The best evidence available, therefore, is that which relates directly or has a direct connection with the deliver and which affirm the presence of the tobacco delivered at the FVTR warehouse. (Santiago Virginia Tobacco Planters Asso., Inc. vs. Philippine Virginia Tobacco Administration, 31 SCRA 528, 538-541 [1970])
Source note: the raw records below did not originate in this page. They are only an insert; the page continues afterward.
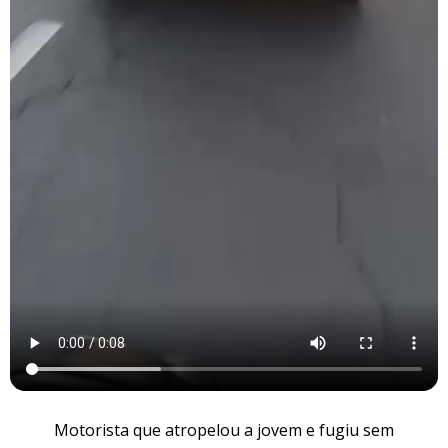
Motorista que atropelou a jovem e fugiu sem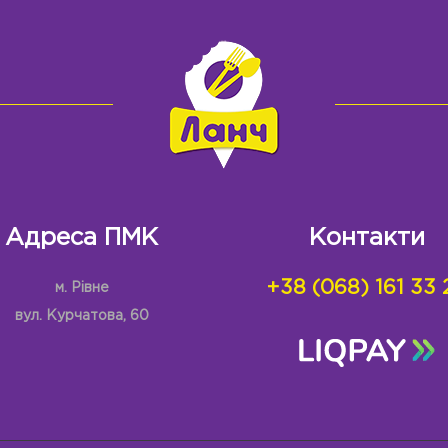
Адреса ПМК
Контакти
+38 (068) 161 33 
м. Рівне
вул. Курчатова, 60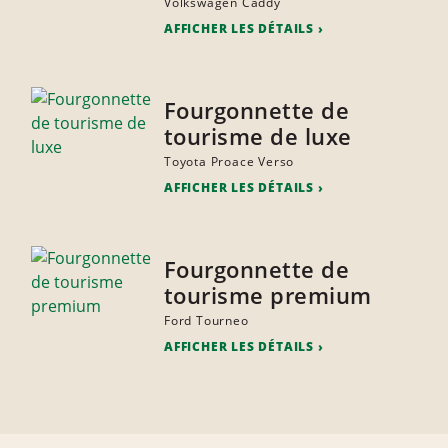
Volkswagen Caddy
AFFICHER LES DÉTAILS
Fourgonnette de
tourisme de luxe
Toyota Proace Verso
AFFICHER LES DÉTAILS
Fourgonnette de
tourisme premium
Ford Tourneo
AFFICHER LES DÉTAILS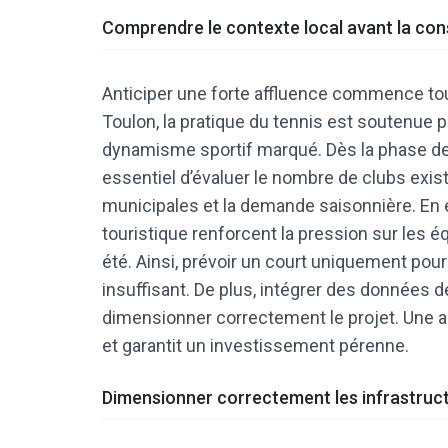
Comprendre le contexte local avant la con
Anticiper une forte affluence commence touj
Toulon, la pratique du tennis est soutenue p
dynamisme sportif marqué. Dès la phase d
essentiel d’évaluer le nombre de clubs exist
municipales et la demande saisonnière. En eff
touristique renforcent la pression sur les
été. Ainsi, prévoir un court uniquement po
insuffisant. De plus, intégrer des données
dimensionner correctement le projet. Une ant
et garantit un investissement pérenne.
Dimensionner correctement les infrastruc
According to Exhibits QQ to QQ-2022, the withdrawals of tobacco from Warehouse "F" during the period 1955 to 1959 were as follows:

Crop Year 1955 Number of Hogsheads
Exhs. QQ-452 to QQ-463 87
" QQ-465 to QQ-466 13
" QQ-500 to QQ-502 23
" QQ-652 2
" QQ-678-A 1

Total 26

Crop Year 1956:

Exhs. QQ, QQ-1 to QQ-35 320
" QQ-79 to QQ-115 276
" QQ-117 to Q-157 316
" QQ-244 to QQ-323 691
" QQ-325 to QQ-449 980
" QQ-451 22
" QQ-464 7
" QQ-467 to QQ-499 299
" QQ-503 to QQ-651 1,170
" QQ-653 5
" QQ-655 to QQ-674 162
" QQ-678 184
" QQ-704 to QQ-751 742
" QQ-756 to QQ-764 122
" QQ-1022 52

Total 5,348

Crop Year 1957:

Exhs. QQ-36 to QQ-78 414
" QQ-116 15
" QQ-158 to QQ-201 404
" QQ-202 to QQ-243 309
" QQ-324 6
" QQ-450 7

Total 1,155

Crop Year 1958:

Exhs. QQ-654 2
" QQ-657 to QQ-678-B 60
" QQ-679 to QQ-703 295
" QQ-752 to QQ-755 1,150
" QQ-765 to QQ-767 800
" QQ-999 5
" QQ-1003 to QQ-1021 185
" QQ-1023 to QQ-1027 336
" QQ-1029 to QQ-1061 246
" QQ-1064 to QQ-1214 1238
——
Total 4,317

Crop Year 1959:

Exhs. QQ-1215 to QQ-1425 1,226
" QQ-1426 to QQ-177 2,019
" QQ-1771 to QQ-2024 1,478
———
Total 4,723

(pp. 40-41, Rollo)

Adding the withdrawal by crop years, we arrive at the following figures:

Crop Year 1955 126 Hogsheads
Crop Year 1956 5,348 "
Crop Year 1957 1,155 "
Crop Year 1958 4,317 "
Crop Year 1959 4,723 "
————
Total 15,669 Hogsheads

(p. 41 Rollo)

Therefore, according to ACA's own documentary evidence, 15,669 hogshead of tobacco were withdrawn from the warehouse from 1955 to 1959.

In addition thereto, Exhibits 134 to 368, delivery orders dated August 13, to 16, 1959, indicate that were further withdrawals of 1,944 hogsheads from the warehouse during said period. 15,669 hogsheads plus 1,944 additional hogsheads, gives us a total of 17,613 hogsheads of tobacco withdrawn from the warehouse. Deducting 17,613 hogsheads of tobacco from a total of 15,457 tobacco hogsheads inside the warehouse at the time of the fire on February 15, 1962. The documentary evidence on record, therefore, clearly supports the position of petitioner GSIS.

The presentation of the testimony of ACA's witnesses, Doroteo Toledo, Aurelio B. de Jesus, Demetrio P. Tabije, and Patronicio Torres is nothing but a convoluted attempt of ACA to minimize and neutralize the impact of Exhibits QQ to QQ-2022 and Exhibits 134 to 368. Their testimony consisted mainly in trying to explain away, vary, and modify the meaning and significance of Exhibits QQ to QQ-2022 and Exhibits 134 to 368. Testimonial evidence is easy of fabrication and there is very little room for choice between testimonial evidence and documentary evidence (Marvel Building Corporation vs. David, 94 Phil. 376 [1954]). Generally, documentary evidence prevails over-testimonial evidence.

WHEREFORE, the resolution dated May 7, 1979, as well as that of November 23, 1979, of respondent Court of Appeals are hereby ANNULLED and SET ASIDE and the complaint filed in Civil Case No. 62683 is hereby DISMISSED.

SO ORDERED.

Feliciano, Bidin, Davide, Jr. and Romero, JJ., concur.